There’s a strong religious thread running through the film, which raised questions about Old Testament vs. New Testament justice, the nature of sin, and uncomfortable ideas about the innocence of children. At times depiction of the Marten’s inner conflict felt rather heavy-handed (particularly the broken remote, switching between porn and a religious ceremony repeatedly in Martens’ hotel room) and ultimately the religious angle became rather sentimental, although most of the film was discursive and ambiguous enough to remain interesting. I also felt unconvinced by how much or how quickly Martens is influenced by Engel – Martens didn’t strike me as weak-willed enough or Engel as persuasive enough for such a rapid switch in behaviour.
Antibodies has a rather strange ending which may not appeal to everyone. While I don’t think Alvart made the bravest choice in this decision, at the time of watching the film I have to admit to being rather relieved that it went in this direction rather than somewhere far nastier. Emotionally tiring and tough to watch, Antibodies is a good film that I’d suggest you approach with caution.
Video and Audio:
Shots of Berlin are dark and grimy, inside the cell is blue lit and cold, shots of the village are full of warm tones and wide landscapes – all look clean and sharp with bright, true colours.

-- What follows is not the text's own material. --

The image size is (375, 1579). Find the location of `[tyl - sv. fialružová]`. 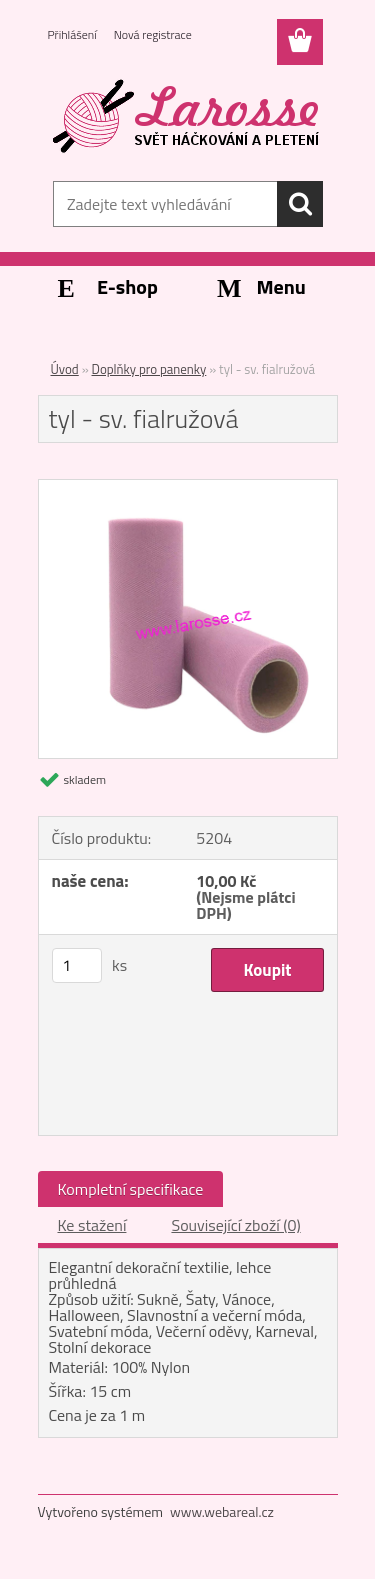 [tyl - sv. fialružová] is located at coordinates (188, 488).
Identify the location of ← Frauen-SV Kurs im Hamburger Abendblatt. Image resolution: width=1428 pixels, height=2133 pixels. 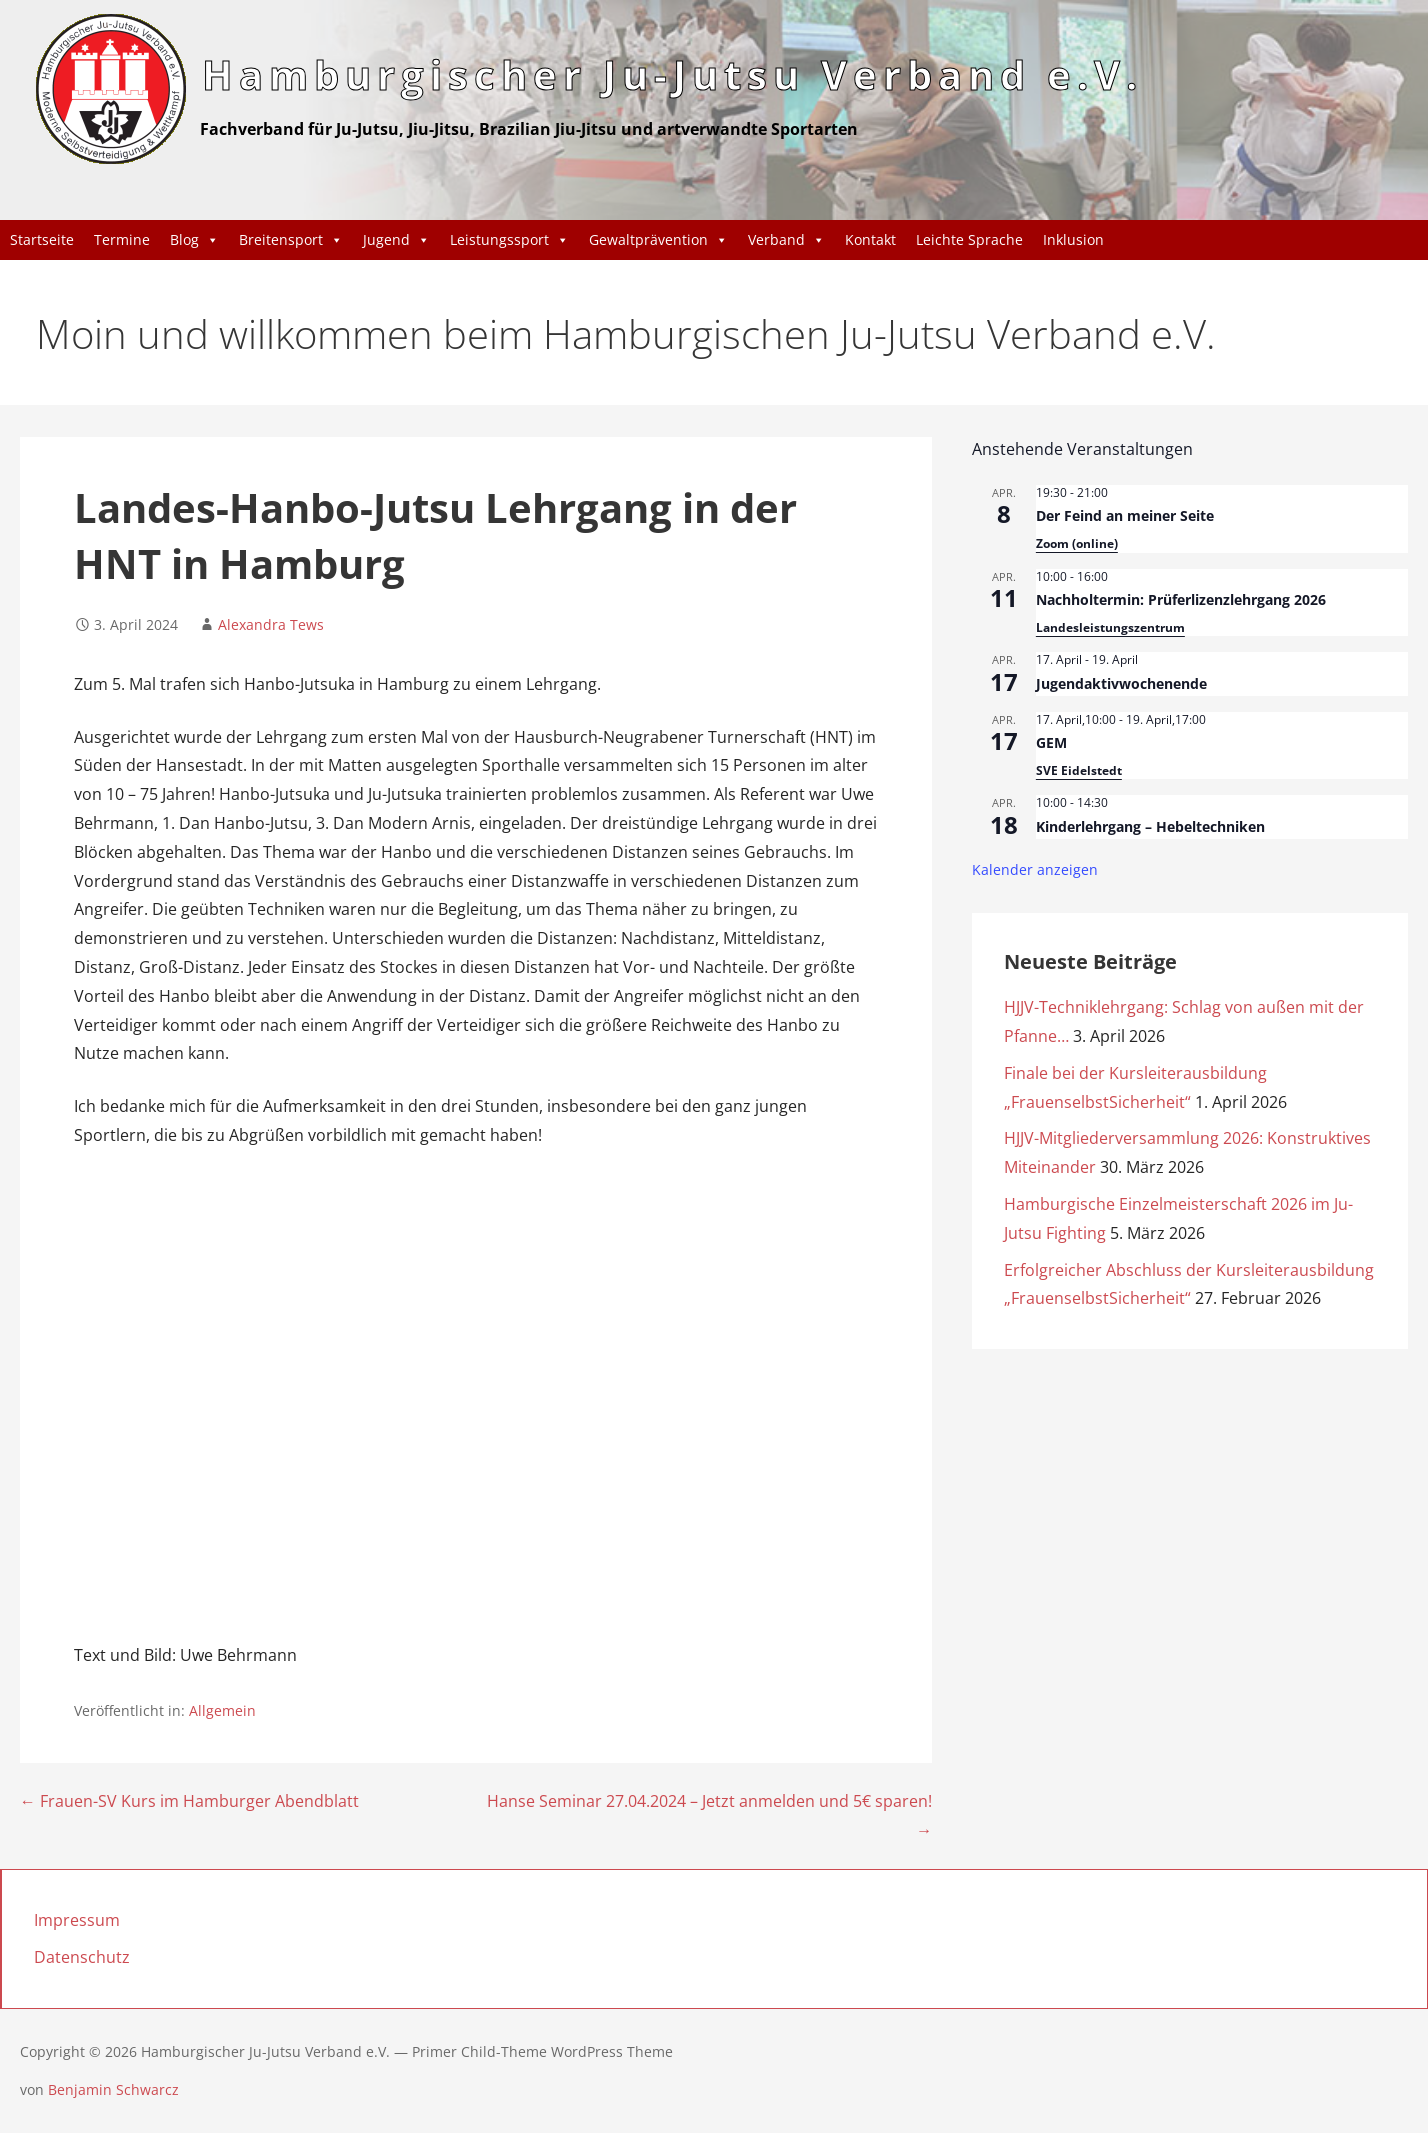 (189, 1802).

No problem with the sound, as far as I’m concerned (although I don’t speak German, so wouldn’t be able to identify any lack of clarity in hearing the dialogue). The subtitles seem pretty well translated although I did wonder if they meant “wanker” when they said “jerk-off” repeatedly.
Some B roll footage – short but interesting
Interviews with the director and two leads – also interesting and addresses issues with the similarity to The Silence of the Lambs. Well worth a watch.